I have been awash in grief since the day not-so-long and forever ago when a Lahey Clinic surgeon pointed to a scan of my husband’s pancreas and said “This is your tumor.”
Afoot in clinical circles is a debate about revising the next editions of both the Diagnostic and Statistical Manual of Mental Disorders and the World Health Organization’s International Classification of Diseases to include “prolonged grief” as a mental disorder.
The central study in support of this proposal to recognize “pathological” grief in DSM-V came in a 2009 article. The clinical criteria for such “disordered” response? Essentially, possessing “the experience of yearning” for a loved person following a “significant loss,” while going five-for-nine (“daily or to a disabling degree”) among: “feeling emotionally numb, stunned, or that life is meaningless; experiencing mistrust; bitterness over the loss; difficulty accepting the loss; identity confusion; avoidance of the reality of the loss; or difficulty moving on with life.”
I have had, in spades and cavalcades, every criterion proposed for this “disease” of “prolonged grief.” Indeed, I believe I hit the six-month mark for these psychometric criteria before my husband died, given the near-certainty of his loss from the devastating diagnosis of pancreatic cancer. The same “symptoms” are going strong now, a year after his death.
I am not mentally disordered–at least, not in this respect.
Nor do I believe there is anything complicated or otherwise pathological about my grief. If anything, it is remarkably uncomplicated, because I know my husband left this world without regrets for the choices he made in life, to join an occupation of service and to make a family with me and raise four children during his far-too-short years.

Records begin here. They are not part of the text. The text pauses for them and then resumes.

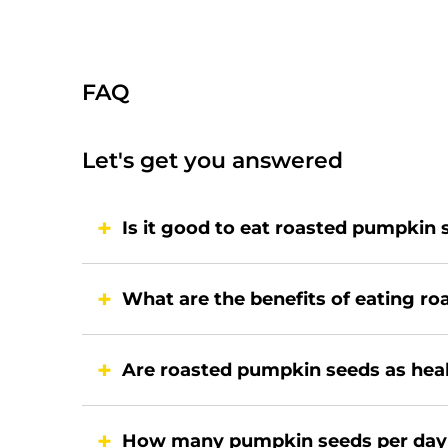
FAQ
Let's get you answered
Is it good to eat roasted pumpkin
What are the benefits of eating r
Are roasted pumpkin seeds as hea
How many pumpkin seeds per da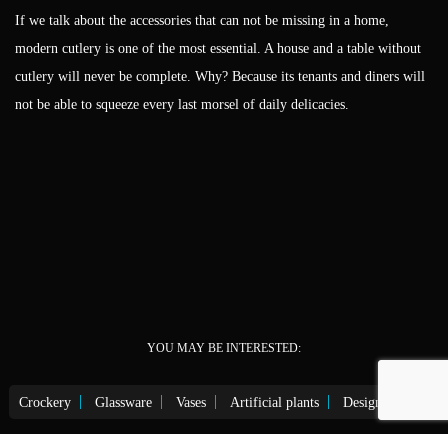
If we talk about the accessories that can not be missing in a home,
modern cutlery is one of the most essential. A house and a table without
cutlery will never be complete. Why? Because its tenants and diners will
not be able to squeeze every last morsel of daily delicacies.
YOU MAY BE INTERESTED:
Crockery
Glassware
Vases
Artificial plants
Design lighting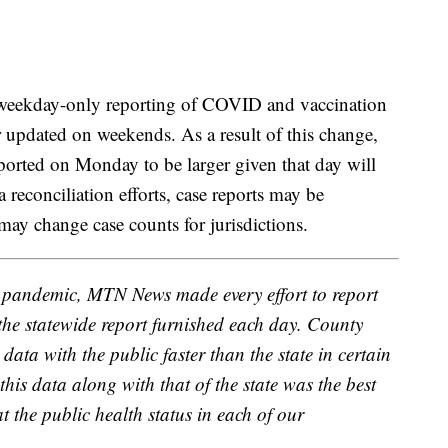
 weekday-only reporting of COVID and vaccination
 updated on weekends. As a result of this change,
orted on Monday to be larger given that day will
reconciliation efforts, case reports may be
 may change case counts for jurisdictions.
D pandemic, MTN News made every effort to report
 the statewide report furnished each day. County
data with the public faster than the state in certain
this data along with that of the state was the best
t the public health status in each of our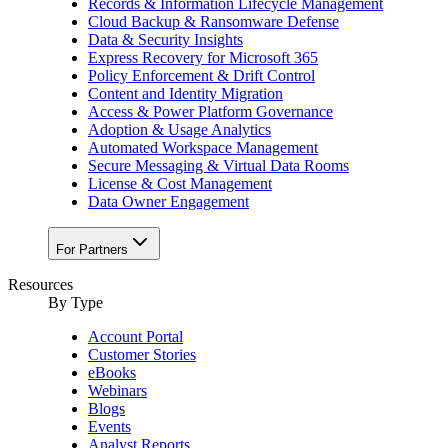
Records & Information Lifecycle Management
Cloud Backup & Ransomware Defense
Data & Security Insights
Express Recovery for Microsoft 365
Policy Enforcement & Drift Control
Content and Identity Migration
Access & Power Platform Governance
Adoption & Usage Analytics
Automated Workspace Management
Secure Messaging & Virtual Data Rooms
License & Cost Management
Data Owner Engagement
For Partners
Resources
By Type
Account Portal
Customer Stories
eBooks
Webinars
Blogs
Events
Analyst Reports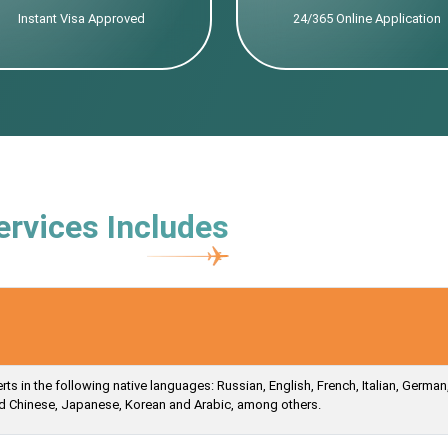
Instant Visa Approved
24/365 Online Application
ervices Includes
s in the following native languages: Russian, English, French, Italian, German
ied Chinese, Japanese, Korean and Arabic, among others.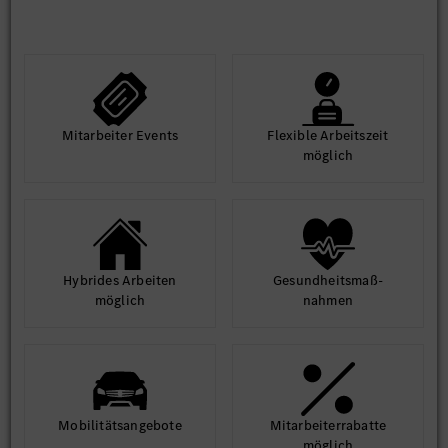
Mit­arbeiter Events
Flexible Arbeits­zeit
möglich
Hybrides Arbeiten
Gesund­heits­maß­
möglich
nahmen
Mobilitäts­angebote
Mit­arbeiter­rabatte
möglich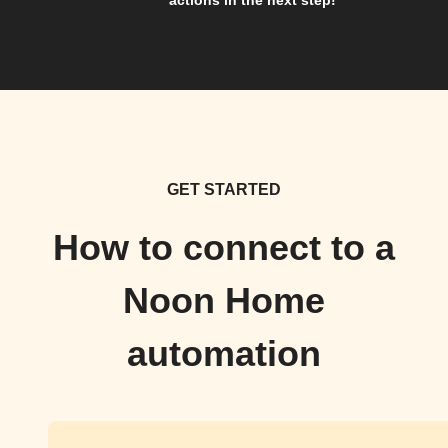
actions in the next step!
GET STARTED
How to connect to a
Noon Home
automation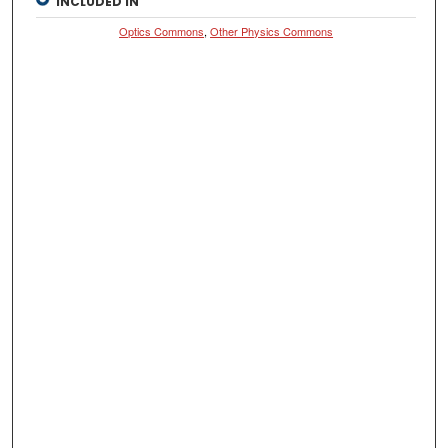
INCLUDED IN
Optics Commons
,
Other Physics Commons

Two immediate consequences of the proposed classification come to my inherently suspicious prosecutor’s mind. First, in nearly every jurisdiction, a DSM-enshrined category of a mental disease or defect can be used towards building a criminal defense of lack of capacity and/or legal insanity.
I suspect, however, that the suggested reclassification of “prolonged grief” as a mental disorder will lead to some far more concrete and commonplace results.
Already I have seen advertisements from a major teaching hospital seeking patients for new pharmacological studies about “complicated grief.” Is there any doubt that such reclassification would facilitate new forms of coding, for duly “prolonged” periods of time, to dispense and to compensate expenditures for psycho-pharmaceutical drugs to. . .well, everyone?
After all, to paraphrase REM, everybody grieves sometimes.
According to Rachel Adler, “We must consent to be bereaved in order to be renewed.”
To be sure, there already exist diagnostic criteria for a variety of pathological conditions following the loss of a loved one–like the Post-Traumatic Stress Disorder not infrequently seen following the murder of a loved one.
But culling nearly universal characteristics of grief—at least, the kind of grief that attends loss of a loved person with whom one had a healthy relationship–into a DSM-certified mental disorder would, in my opinion, be at war with renewal.
Trying to chase away such commonplace characteristics of profound loss by labeling them and treating them as a disorder seems to me hardly conducive to “consent[ing] to be bereaved.”
The siren call of pharmaceutical relief is ubiquitous as it is. And it is more than tempting enough for the non-grieving to shy away from the bereaved without affixing a label of “disease” to the latter.
To transform grief’s trademark transformations into a mental disorder seems to me to take as literal the ironic, and to provide a justification for the kind of uncomfortable societal reaction described by Jonathan Franzen in his novel Freedom, where, following the death of a woman he loved, one character’s “hermitlike existence now strongly smacked of grief that, like all forms of madness, feels threatening, possibly even contagious.”
In his Ode on Melancholy, John Keats perhaps wrote as poetically as anyone could about loss—and about the need to maintain one’s place in the natural world and among companions:
No, no, go not to Lethe, neither twist
Wolf’s-bane, tight-rooted, for its poisonous wine;
Nor suffer thy pale forehead to be kiss’d
By nightshade, ruby grape of Proserpine;
Make not your rosary of yew-berries,
Nor let the beetle, nor the death-moth be
Your mournful Psyche, nor the downy owl
A partner in your sorrow’s mysteries;
For shade to shade will come too drowsily,
And drown the wakeful anguish of the soul.
But when the melancholy fit shall fall
Sudden from heaven like a weeping cloud,
That fosters the droop-headed flowers all,
And hides the green hill in an April shroud;
Then glut thy sorrow on a morning rose,
Or on the rainbow of the salt sand-wave,
Or on the wealth of globed peonies;
Or if thy mistress some rich anger shows,
Emprison her soft hand, and let her rave,
And feed deep, deep upon her peerless eyes.
Plunking me into a category of disorder will not “glut [my] sorrow.” Only I can do that, living as my husband would have wanted me to, and taking care of our children as he would have done.
Grief is not madness or illness. It is not a contagion. It is love’s, loss’s and life’s inevitable companion.
 Jonathan Franzen, Freedom (New York: Farrar, Straus & Garoux, 2010) p. 545.